One was the death of Mrs. Charity Perronet, the good vicar of Shoreham’s wife, whom Wesley buried on February 11.

Another was an effort to relieve the sufferings of the London poor. The year opened with one of the severest frosts on record. The Thames was so covered with ice, that passengers and carriages crossed from one shore to the other; and booths were erected, and fairs held, on the river’s ice-glazed surface. Navigation was entirely stopped, and many thousands of watermen, with their families, were plunged into extreme distress. In some places, the ice was measured, and found to be six feet thick. Sea gulls came up as high as London Bridge; and other birds, in great numbers, were driven from their usual haunts, and were seen in the streets of the metropolis. Many persons were frozen to death; and large bodies of famished men wandered throughout the capital, begging bread and clothes.[513] Wesley was not the man to witness such suffering without endeavouring to relieve it. “Great numbers,” says Lloyd’s Evening Post, “of poor people had pease pottage and barley broth given them at the Foundery, at the expense of Mr. Wesley; and a collection was made, in the same place of worship, for further supplying the necessities of the destitute, at which upwards of £100 was contributed.”[514] Considering the value of money at that period, this was not amiss for the poor Foundery Methodists.

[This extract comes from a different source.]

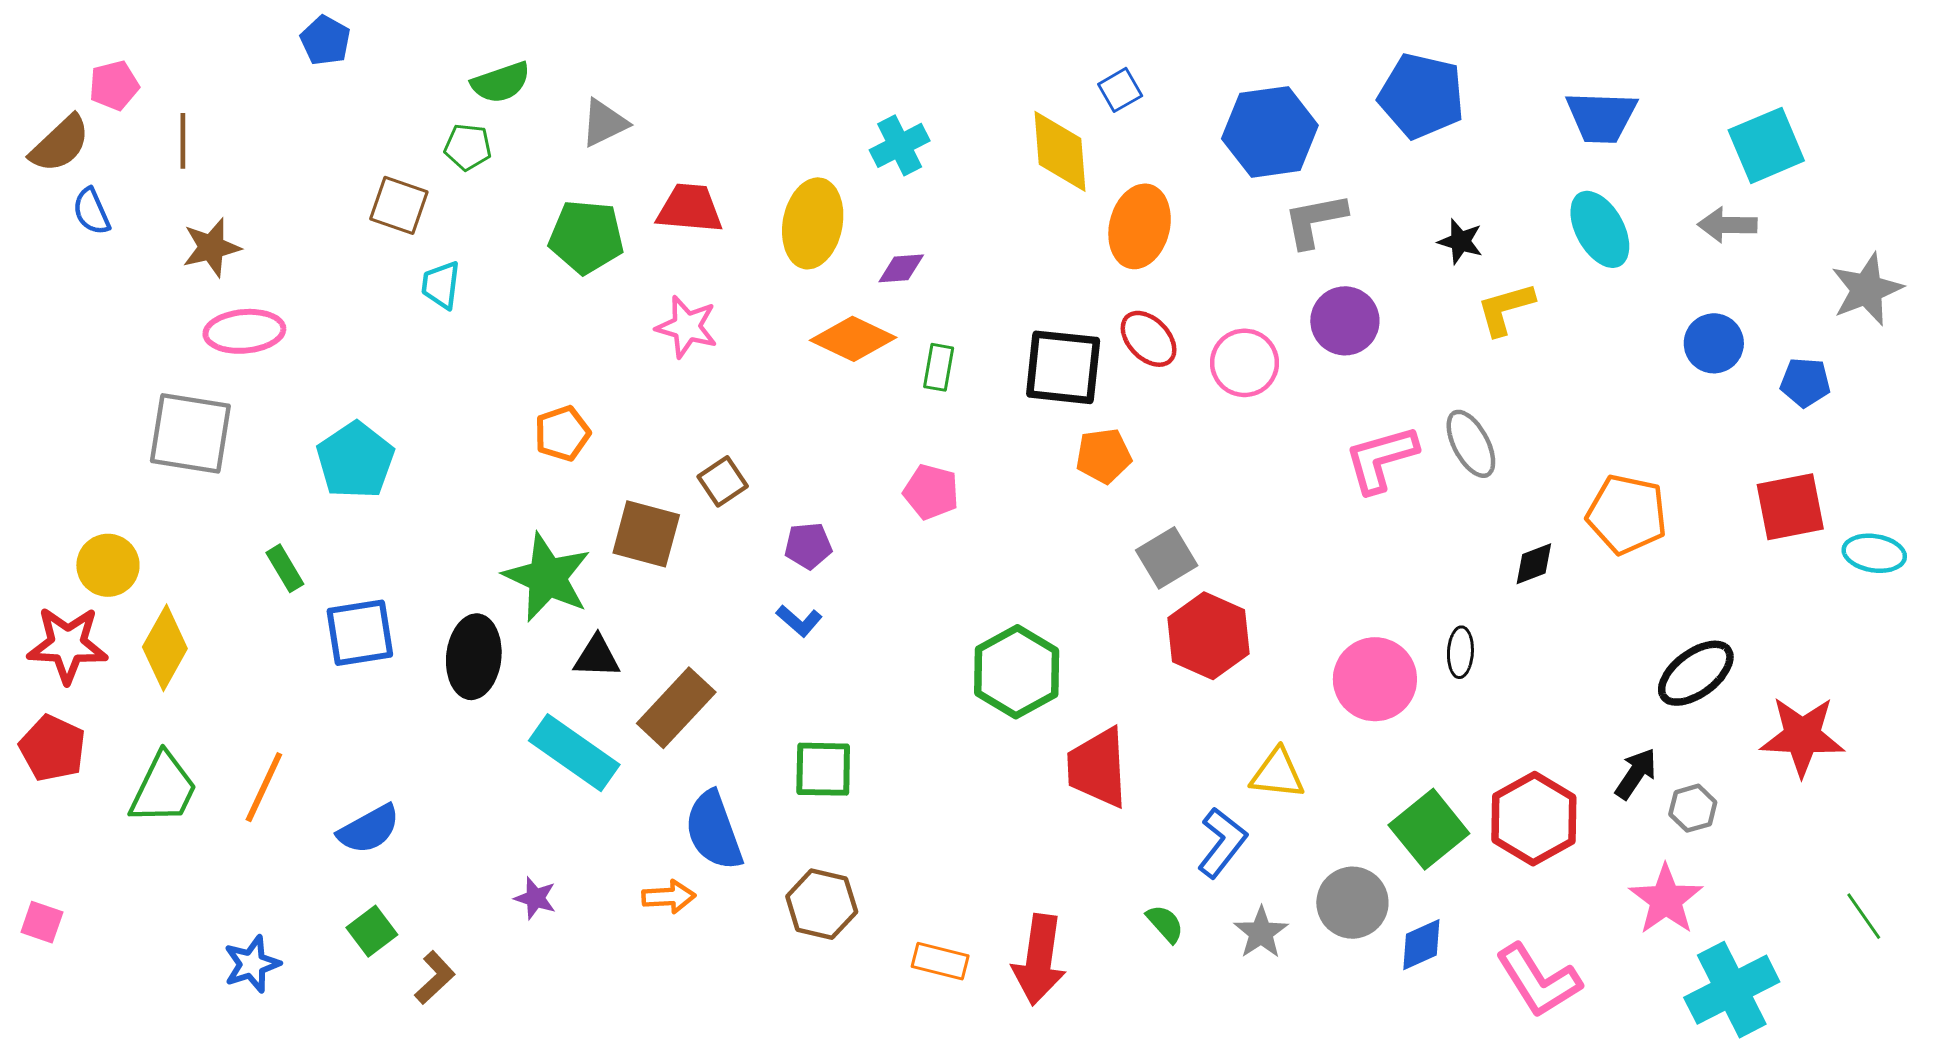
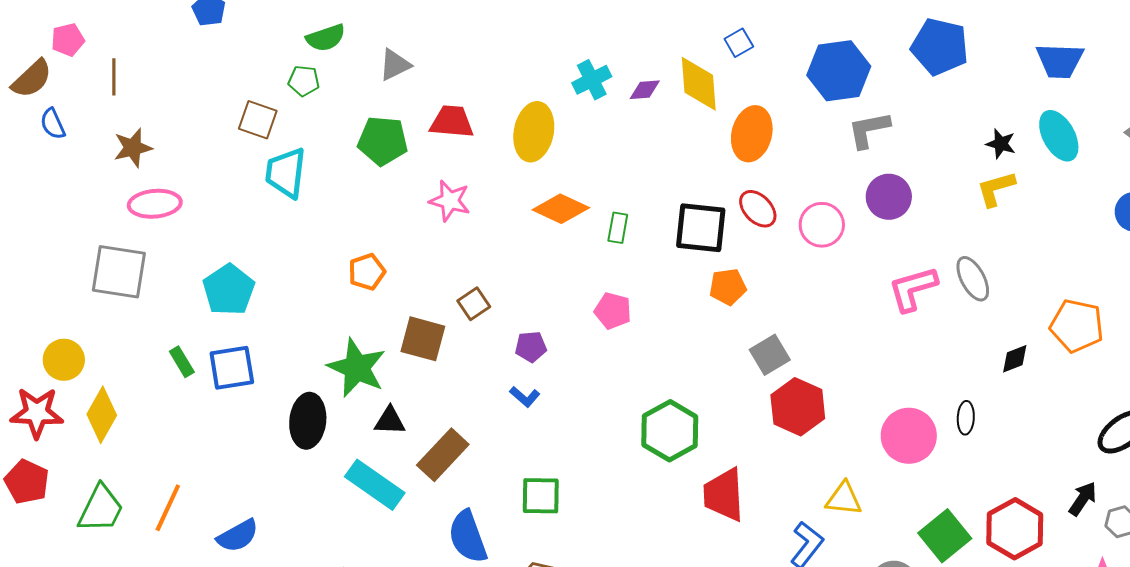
black star: (1460, 241) -> (1001, 144), moved
purple diamond: (901, 268) -> (645, 90), moved
cyan trapezoid: (441, 285) -> (286, 173), size x1.6
blue square: (360, 633) -> (232, 368), moved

A third incident must be mentioned. We have just seen Wesley trying to relieve misery; we shall now see him endeavouring to put an end to vice. The Society for the Reformation of Manners was first instituted about the year 1677.[515] From 1730 to 1757, the society was defunct. In the last mentioned year, and perhaps as one of the results of Methodism, it was revived. The approbation of the lord mayor of London, and of the court of aldermen, was obtained. Thousands of books of instruction were sent to parish officers and parish constables, to remind them of their duty. The laws against immorality were again enforced. Streets, and fields, and public houses were swept of their notorious offenders. In five years, about ten thousand persons were brought to justice, chiefly for gambling, swearing, sabbath breaking, lewdness, and selling obscene engravings.

There can be little doubt that Wesley was connected with the revival of this useful association. At all events, in 1763, when the society consisted of one hundred and sixty members, nearly half of that number were Methodists.[516] On January 30, the society met at Wesley’s chapel, in West Street, Seven Dials; where he preached, before its members, the annual sermon, taking as his text the very scripture which had been selected by his father, when performing the same service sixty-five years before: “Who will rise up with me against the wicked?” Wesley attached considerable importance to this sermon, as is seen from the fact, that he retired to Lewisham to compose and write it, and that it was immediately published in an octavo pamphlet of thirty pages. Three years afterwards, the society, a second time, ceased to be; chiefly through an action instituted against it in the King’s Bench, where an adverse verdict was obtained, by the false swearing of a man whom the society subsequently convicted of wilful perjury. Still the death blow to the society was struck. Wesley writes: “They could never recover the expense of that suit. Lord, how long shall the ungodly triumph?”

In the early part of the year 1763, a shameful fraud was attempted upon Wesley, and is referred to in the following letter, published in the London Chronicle.

April 5, 1763.

“Sir,—Some time since, I heard a man in the street bawling, ‘The Scripture Doctrine of Imputed Righteousness, asserted and maintained by the Rev. John Wesley.’ I was a little surprised, not having published anything on the head; and more so when, upon reading it over, I found not one line of it was mine, though I remembered to have read something like it. Soon after, to show what I really do maintain, I published ‘Thoughts on the Imputed Righteousness of Christ’: mentioning therein that ‘pious fraud,’ which constrained me so to do.

“The modest author of the former publication now prints a second edition of it, and faces me down before all the world, yea, and proves, that it is mine.

“Would you not wonder, by what argument? Oh, the plainest in the world. ‘There is not,’ says he, ‘the least fraud in the publication, nor imposition on Mr. Wesley; for the words are transcribed from the ninth and tenth volumes of his Christian Library.’ But the Christian Library is not Mr. Wesley’s writing; it is ‘Extracts from and Abridgments of’ other writers; the subject of which I highly approve, but I will not be accountable for every expression. Much less will I father eight pages of I know not what, which a shameless man has picked out of that work, tacked together in the manner he thought good, and then published in my name. He puts me in mind of what occurred some years since. A man was stretching his throat near Moorfields, and screaming out: ‘A full and true Account of the Death of the Rev. George Whitefield.’ One took hold of him, and said: ‘Sirrah! what do you mean? Mr. Whitefield is yonder before you.’ He shrugged up his shoulders, and said: ‘Why, sir, an honest man must do something to turn a penny.’